- YOUR ASSIGNMENT
Your job is to transcribe all the records that follow, excluding any pictures.

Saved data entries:
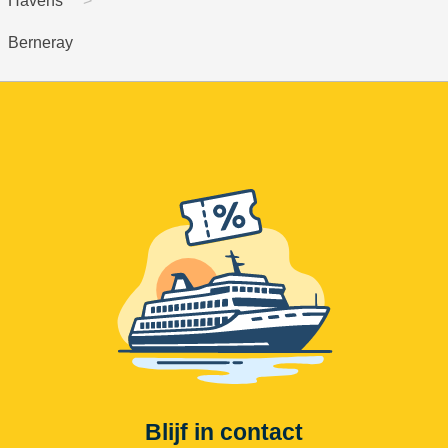
Havens
Berneray
Blijf in contact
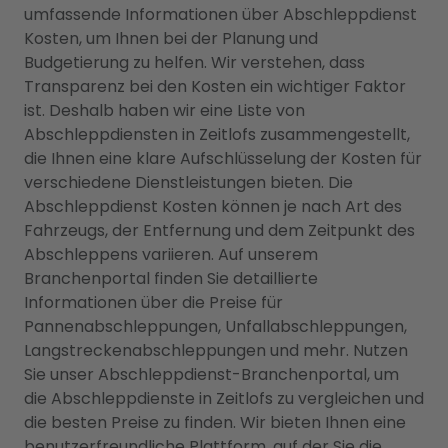
umfassende Informationen über Abschleppdienst
Kosten, um Ihnen bei der Planung und
Budgetierung zu helfen. Wir verstehen, dass
Transparenz bei den Kosten ein wichtiger Faktor
ist. Deshalb haben wir eine Liste von
Abschleppdiensten in Zeitlofs zusammengestellt,
die Ihnen eine klare Aufschlüsselung der Kosten für
verschiedene Dienstleistungen bieten. Die
Abschleppdienst Kosten können je nach Art des
Fahrzeugs, der Entfernung und dem Zeitpunkt des
Abschleppens variieren. Auf unserem
Branchenportal finden Sie detaillierte
Informationen über die Preise für
Pannenabschleppungen, Unfallabschleppungen,
Langstreckenabschleppungen und mehr. Nutzen
Sie unser Abschleppdienst-Branchenportal, um
die Abschleppdienste in Zeitlofs zu vergleichen und
die besten Preise zu finden. Wir bieten Ihnen eine
benutzerfreundliche Plattform, auf der Sie die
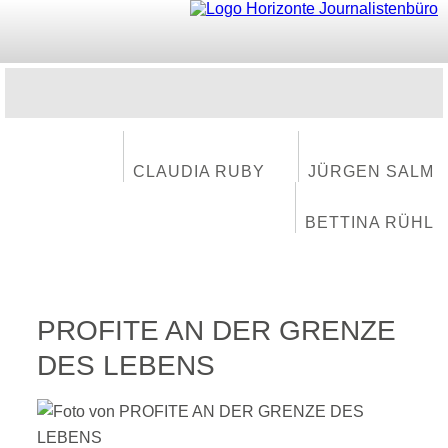
CLAUDIA RUBY
JÜRGEN SALM
BETTINA RÜHL
PROFITE AN DER GRENZE
DES LEBENS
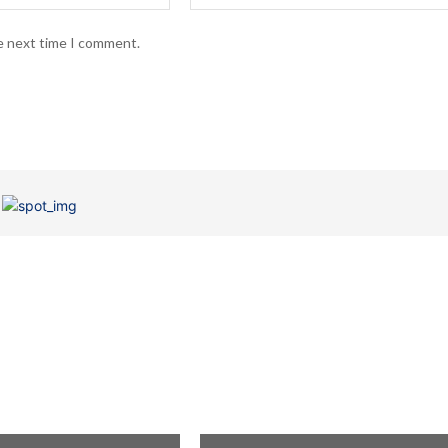
he next time I comment.
EGORIA
SEM CATEGORIA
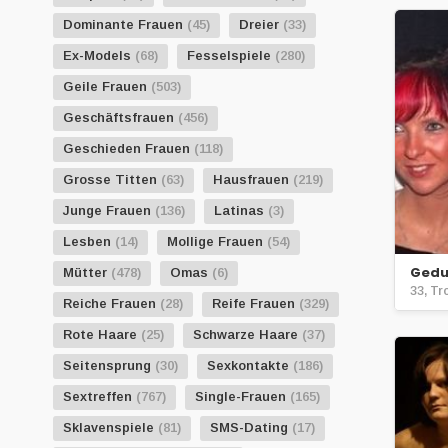
Dominante Frauen
(45)
Dreier
(33)
Ex-Models
(68)
Fesselspiele
(280)
Geile Frauen
(503)
Geschäftsfrauen
(456)
Geschieden Frauen
(118)
Grosse Titten
(63)
Hausfrauen
(219)
Junge Frauen
(136)
Latinas
(3)
Lesben
(14)
Mollige Frauen
(54)
Gedu
Mütter
(478)
Omas
(6)
33, Tr
Reiche Frauen
(28)
Reife Frauen
(329)
Rote Haare
(25)
Schwarze Haare
(37)
Seitensprung
(30)
Sexkontakte
(186)
Sextreffen
(767)
Single-Frauen
(165)
Sklavenspiele
(81)
SMS-Dating
(17)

- TASK SOLUTION
Havens
Berneray
Blijf in contact
umfassende Informationen über Abschleppdienst
Kosten, um Ihnen bei der Planung und
Budgetierung zu helfen. Wir verstehen, dass
Transparenz bei den Kosten ein wichtiger Faktor
ist. Deshalb haben wir eine Liste von
Abschleppdiensten in Zeitlofs zusammengestellt,
die Ihnen eine klare Aufschlüsselung der Kosten für
verschiedene Dienstleistungen bieten. Die
Abschleppdienst Kosten können je nach Art des
Fahrzeugs, der Entfernung und dem Zeitpunkt des
Abschleppens variieren. Auf unserem
Branchenportal finden Sie detaillierte
Informationen über die Preise für
Pannenabschleppungen, Unfallabschleppungen,
Langstreckenabschleppungen und mehr. Nutzen
Sie unser Abschleppdienst-Branchenportal, um
die Abschleppdienste in Zeitlofs zu vergleichen und
die besten Preise zu finden. Wir bieten Ihnen eine
benutzerfreundliche Plattform, auf der Sie die
CLAUDIA RUBY
JÜRGEN SALM
BETTINA RÜHL
PROFITE AN DER GRENZE
DES LEBENS
he next time I comment.
EGORIA
SEM CATEGORIA
Dominante Frauen
(45)
Dreier
(33)
Ex-Models
(68)
Fesselspiele
(280)
Geile Frauen
(503)
Geschäftsfrauen
(456)
Geschieden Frauen
(118)
Grosse Titten
(63)
Hausfrauen
(219)
Junge Frauen
(136)
Latinas
(3)
Lesben
(14)
Mollige Frauen
(54)
Gedu
Mütter
(478)
Omas
(6)
33, Tr
Reiche Frauen
(28)
Reife Frauen
(329)
Rote Haare
(25)
Schwarze Haare
(37)
Seitensprung
(30)
Sexkontakte
(186)
Sextreffen
(767)
Single-Frauen
(165)
Sklavenspiele
(81)
SMS-Dating
(17)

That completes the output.